Switching from conventionally grown to organic food could result in getting to 20 to 40 per cent more antioxidants, according to research published in the British Journal of Nutrition.
In addition, the study concluded, conventionally grown foods are three to four times more likely to contain pesticide residues, and twice as likely to contain cadmium, a toxic heavy metal contaminant.
The findings are based on a review of 343 studies comparing nutrient and pesticide levels in conventionally and organically grown fruits, vegetables and seeds. Research reviews like these are often undertaken to present a clearer aggregate picture of studies on a given topic.
The conclusion concerning antioxidants contrasts with reviews conducted by other researchers, published in 2009 and 2012. They found no significant differences in antioxidant content between conventional and organic produce. The authors of the new research review said that their finding is more reliable, because they analysed more studies and used more sophisticated means of analysis.

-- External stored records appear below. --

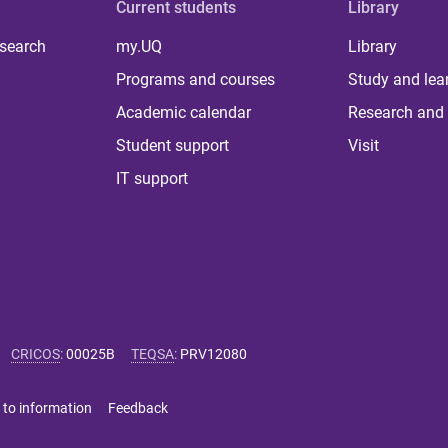
Current students
Library
 search
my.UQ
Library
Programs and courses
Study and lea
Academic calendar
Research and 
Student support
Visit
IT support
CRICOS
:
00025B
TEQSA
:
PRV12080
 to information
Feedback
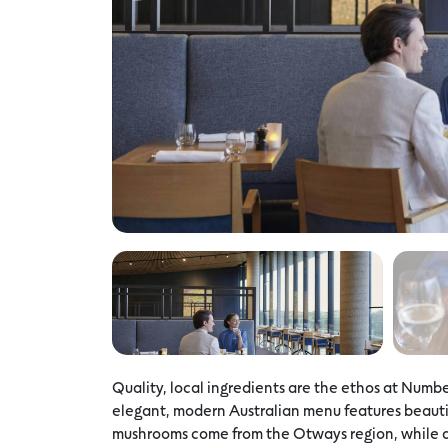
Quality, local ingredients are the ethos at Numbe
elegant, modern Australian menu features beautif
mushrooms come from the Otways region, while a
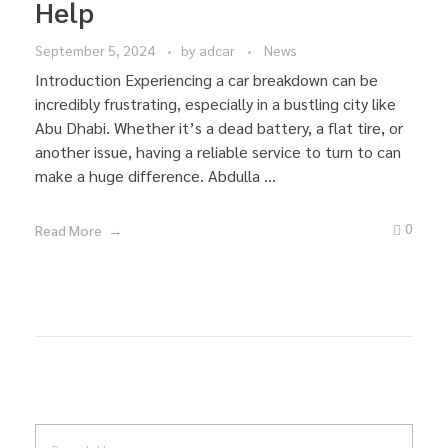
Help
September 5, 2024
by
adcar
News
Introduction Experiencing a car breakdown can be
incredibly frustrating, especially in a bustling city like
Abu Dhabi. Whether it’s a dead battery, a flat tire, or
another issue, having a reliable service to turn to can
make a huge difference. Abdulla ...
0
Read More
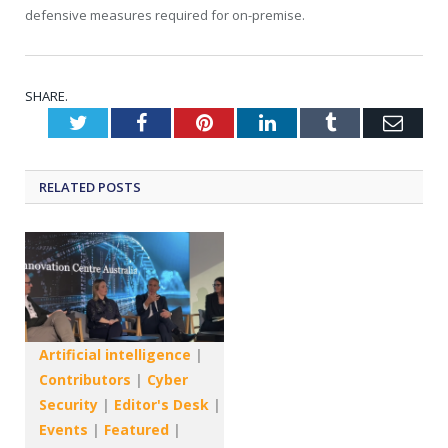
defensive measures required for on-premise.
SHARE.
Twitter
Facebook
Pinterest
LinkedIn
Tumblr
Emai
RELATED
POSTS
Artificial intelligence
|
Contributors
|
Cyber
Security
|
Editor's Desk
|
Events
|
Featured
|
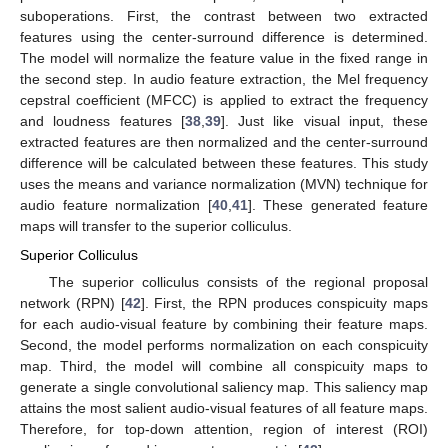
suboperations. First, the contrast between two extracted
features using the center-surround difference is determined.
The model will normalize the feature value in the fixed range in
the second step. In audio feature extraction, the Mel frequency
cepstral coefficient (MFCC) is applied to extract the frequency
and loudness features [
38
,
39
]. Just like visual input, these
extracted features are then normalized and the center-surround
difference will be calculated between these features. This study
uses the means and variance normalization (MVN) technique for
audio feature normalization [
40
,
41
]. These generated feature
maps will transfer to the superior colliculus.
Superior Colliculus
The superior colliculus consists of the regional proposal
network (RPN) [
42
]. First, the RPN produces conspicuity maps
for each audio-visual feature by combining their feature maps.
Second, the model performs normalization on each conspicuity
map. Third, the model will combine all conspicuity maps to
generate a single convolutional saliency map. This saliency map
attains the most salient audio-visual features of all feature maps.
Therefore, for top-down attention, region of interest (ROI)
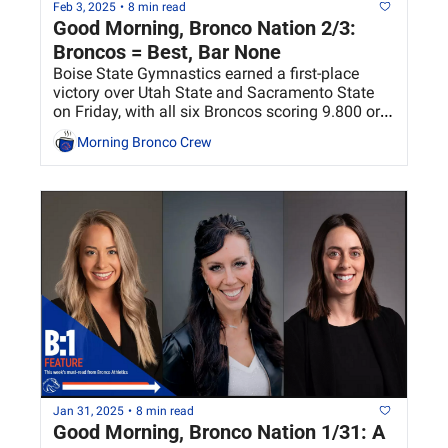
Feb 3, 2025
•
8 min read
Good Morning, Bronco Nation 2/3: 
Broncos = Best, Bar None
Boise State Gymnastics earned a first-place 
victory over Utah State and Sacramento State 
on Friday, with all six Broncos scoring 9.800 or 
higher on bars.
Morning Bronco Crew
Jan 31, 2025
•
8 min read
Good Morning, Bronco Nation 1/31: A 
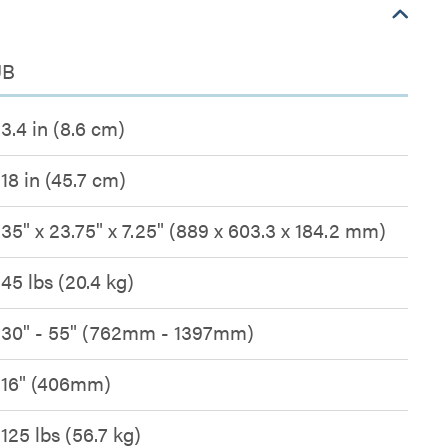
UB
3.4 in (8.6 cm)
18 in (45.7 cm)
35" x 23.75" x 7.25" (889 x 603.3 x 184.2 mm)
45 lbs (20.4 kg)
30" - 55" (762mm - 1397mm)
16" (406mm)
125 lbs (56.7 kg)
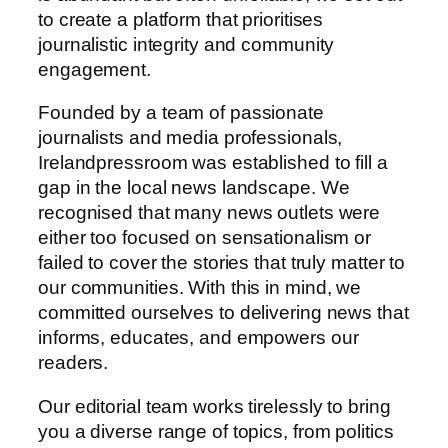
to create a platform that prioritises
journalistic integrity and community
engagement.
Founded by a team of passionate
journalists and media professionals,
Irelandpressroom was established to fill a
gap in the local news landscape. We
recognised that many news outlets were
either too focused on sensationalism or
failed to cover the stories that truly matter to
our communities. With this in mind, we
committed ourselves to delivering news that
informs, educates, and empowers our
readers.
Our editorial team works tirelessly to bring
you a diverse range of topics, from politics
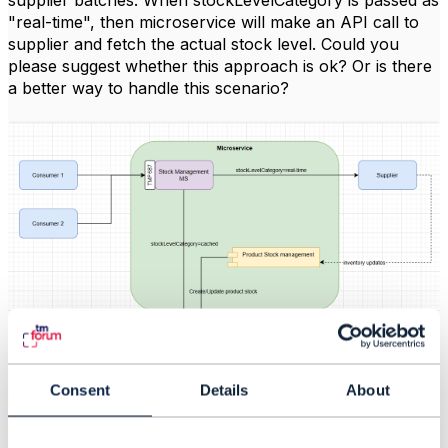
supplier batches. When stockLevelCategory is passed as
"real-time", then microservice will make an API call to
supplier and fetch the actual stock level. Could you
please suggest whether this approach is ok? Or is there
a better way to handle this scenario?
Consent
Details
About
#General
------------------------------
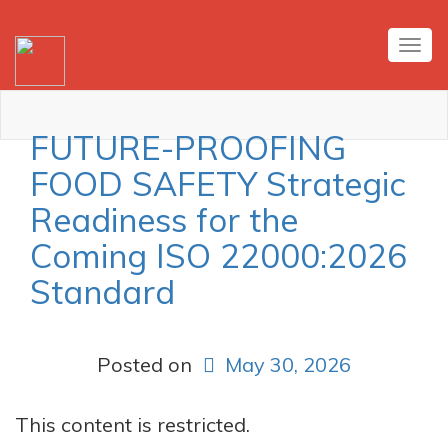
Tog
nav
FUTURE-PROOFING
FOOD SAFETY Strategic
Readiness for the
Coming ISO 22000:2026
Standard
Posted on
May 30, 2026
This content is restricted.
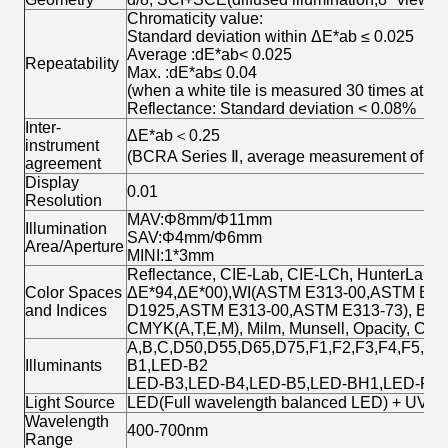
Chromaticity value:
Standard deviation within ΔE*ab ≤ 0.025
Average :dE*ab< 0.025
Repeatability
Max. :dE*ab≤ 0.04
(when a white tile is measured 30 times at 5-
Reflectance: Standard deviation < 0.08%
Inter-
ΔE*ab＜0.25
instrument
(BCRA Series Ⅱ, average measurement of 12 t
agreement
Display
0.01
Resolution
MAV:Φ8mm/Φ11mm
Illumination
SAV:Φ4mm/Φ6mm
Area/Aperture
MINI:1*3mm
Reflectance, CIE-Lab, CIE-LCh, HunterLab, 
Color Spaces
ΔE*94,ΔE*00),WI(ASTM E313-00,ASTM E313-
and Indices
D1925,ASTM E313-00,ASTM E313-73), Blackn
CMYK(A,T,E,M), Milm, Munsell, Opacity, Colo
A,B,C,D50,D55,D65,D75,F1,F2,F3,F4,F5,F6
Illuminants
B1,LED-B2
LED-B3,LED-B4,LED-B5,LED-BH1,LED-RG
Light Source
LED(Full wavelength balanced LED) + UV
Wavelength
400-700nm
Range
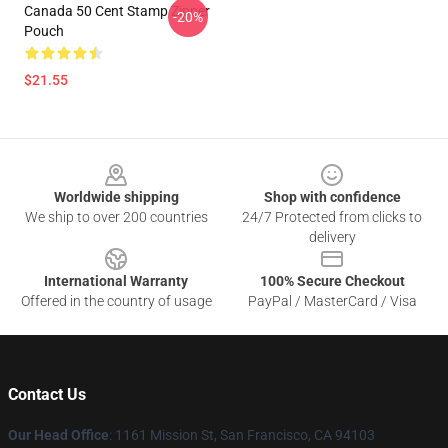
Canada 50 Cent Stamp Zipper
-20%
Pouch
$21.55
Footer
Worldwide shipping
Shop with confidence
We ship to over 200 countries
24/7 Protected from clicks to
delivery
International Warranty
100% Secure Checkout
Offered in the country of usage
PayPal / MasterCard / Visa
Contact Us
Our Head Office
: 1161 Mission St, San Francisco, CA 94103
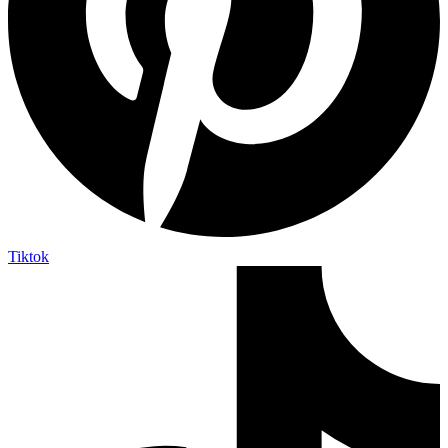
Tiktok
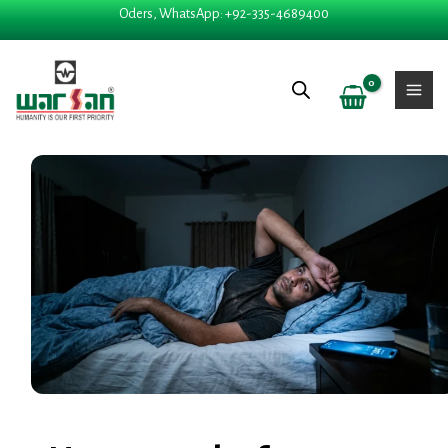
Skip
Oders, WhatsApp: +92-335-4689400
to
content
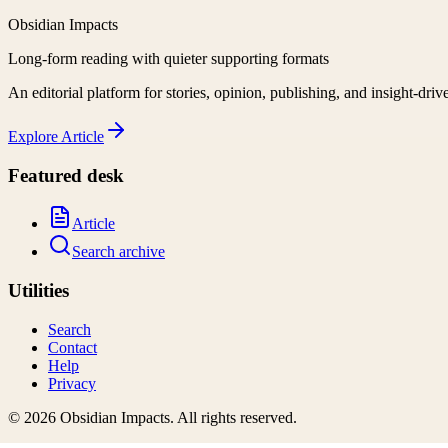
Obsidian Impacts
Long-form reading with quieter supporting formats
An editorial platform for stories, opinion, publishing, and insight-driv
Explore
Article
Featured desk
Article
Search archive
Utilities
Search
Contact
Help
Privacy
©
2026
Obsidian Impacts
. All rights reserved.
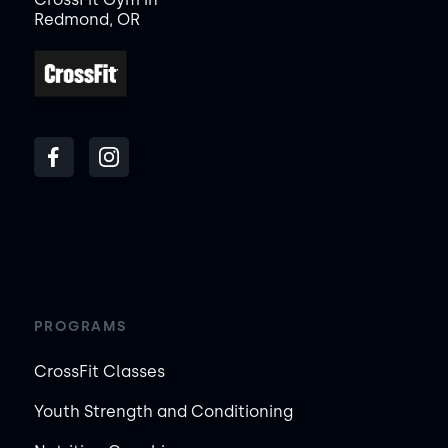
Redmond, OR
PROGRAMS
CrossFit Classes
Youth Strength and Conditioning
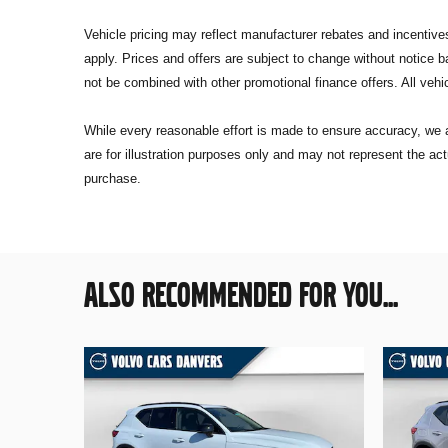
Vehicle pricing may reflect manufacturer rebates and incentives 
apply. Prices and offers are subject to change without notice
not be combined with other promotional finance offers. All vehic
While every reasonable effort is made to ensure accuracy, we a
are for illustration purposes only and may not represent the act
purchase.
ALSO RECOMMENDED FOR YOU...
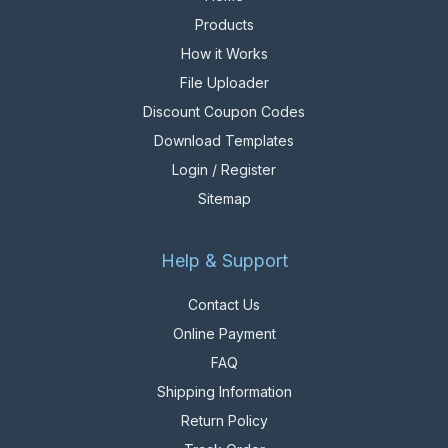
Products
How it Works
File Uploader
Discount Coupon Codes
Download Templates
Login / Register
Sitemap
Help & Support
Contact Us
Online Payment
FAQ
Shipping Information
Return Policy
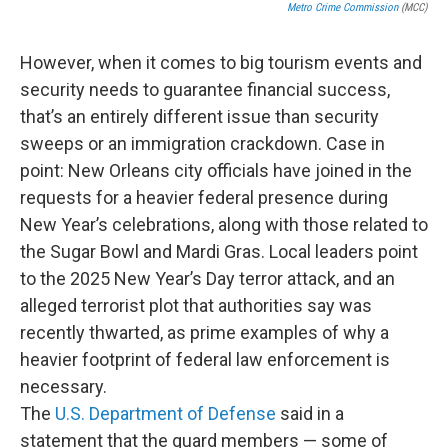
Metro Crime Commission
(MCC)
However, when it comes to big tourism events and
security needs to guarantee financial success,
that’s an entirely different issue than security
sweeps or an immigration crackdown. Case in
point: New Orleans city officials have joined in the
requests for a heavier federal presence during
New Year’s celebrations, along with those related to
the Sugar Bowl and Mardi Gras. Local leaders point
to the 2025 New Year’s Day terror attack, and an
alleged terrorist plot that authorities say was
recently thwarted, as prime examples of why a
heavier footprint of federal law enforcement is
necessary.
The
U.S. Department of Defense
said in a
statement that the guard members — some of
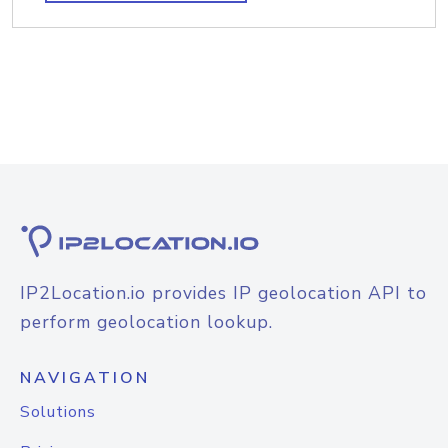
IP2Location.io provides IP geolocation API to
perform geolocation lookup.
NAVIGATION
Solutions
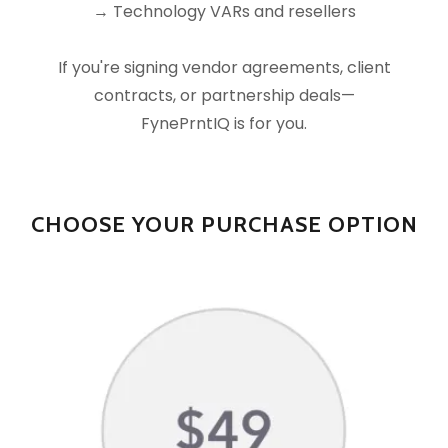
→ Technology VARs and resellers
If you're signing vendor agreements, client
contracts, or partnership deals—
FynePrntIQ is for you.
CHOOSE YOUR PURCHASE OPTION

Although antioxidants aren’t nutrients that, like vitamins and minerals, have a recommended daily intake, they’re thought to prevent or delay some types of cell damage, and therefore theoretically can improve health and slow ageing.
In some cases, the researchers said, organic foods have 60 per cent more antioxidants than their conventionally grown version. In terms only of antioxidant intake, that’s the equivalent of eating an additional one or two servings of produce per day, the researchers said.
Organic plants were found to be lower in protein and amino acids than conventionally grown foods. “The nutritional significance/relevance of slightly lower protein and amino acid concentrations in organic crops to human health is likely to be low, as European and North American diets typically provide sufficient or even excessive amounts of proteins and essential amino acids,” the researchers wrote.
The researchers offered two theories for why organic foods might be higher in antioxidants.
First, it’s thought that plants produce the chemicals that form antioxidants in response to environmental stress, such as pests, disease and a relative lack of soil nutrients. Because conventionally grown foods are more shielded from these sources of stress, through pesticides and other growing practices, they don’t have as great an impetus to produce antioxidants, this theory goes.
Second, conventional farming uses fertiliser with a much higher nitrogen content, which leads to plants producing fewer antioxidants, the researchers speculated.
While the finding concerning antioxidants is potentially significant, it’s worth bearing in mind that the average American gets three servings of fruits and vegetables per day; the daily recommendation is five to 13 servings. If you’re not yet meeting the five-per-day recommended minimum, most nutritionists would agree the first step is upping your intake rather than focussing on how the produce is grown.